SATAN is the name in Yahwist cultures for the embodiment of evil, for incarnate, personalized malevolence. In ancient Hebrew culture, Satan is the accuser, the disseminator of discord among humans. For mimetic anthropology, Satan is mimetic rivalry personified and psychologized as a single principle, apex or nadir, of ill will. It can be a misleading name for all-too-human hostilities generated by toxic interactions of envy, resentment, and myriad offenses.

SCANDAL gives offense and arouses indignation. Mimetic theory spells out its interactive core, involving a complex or structure of interpersonal relations that extends to all levels of social organization. From the Greek word meaning "stumbling block," scandal names the offense that our conduct gives to others and that insidiously trips them up, as it models their hostile conduct towards us, whether it is by reproving or replicating, that is, unwittingly miming our own. Scandal names the other as fascinating obstacle.

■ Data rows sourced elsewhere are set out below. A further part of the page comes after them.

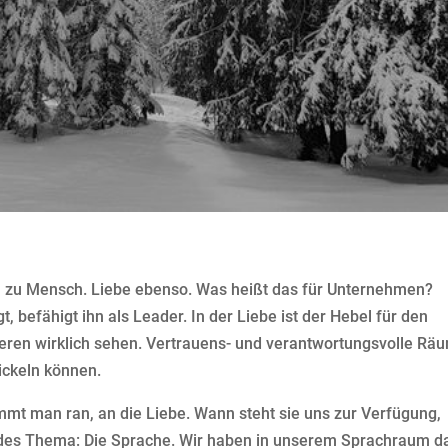
h zu Mensch. Liebe ebenso.
Was heißt das für Unternehmen?
t, befähigt ihn als Leader. In der Liebe ist der Hebel für den
eren wirklich sehen. Vertrauens- und verantwortungsvolle Rä
wickeln können.
mmt man ran, an die Liebe. Wann steht sie uns zur Verfügung,
des Thema: Die Sprache. Wir haben in unserem Sprachraum d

SCAPEGOAT is used in the modern, everyday sense that the Biblical critique of sacrificial practices has bequeathed to us:  a person or group that is made to take the blame for more widely distributed guilt. Sacrificial victims are scapegoats for communal violence, and our knowledge of a victim’s innocence, from Jesus through Dreyfus, gives the lie to substitutionary mechanisms and the myths, racist, nationalist, ideological, etc.,  that sustain them.

VIOLENCE is not conceived of in terms of a punctual event or a series of events, but as a relation that issues from mimetic rivalry and that tends to escalate limitlessly, especially in our time, by mimetic reciprocation.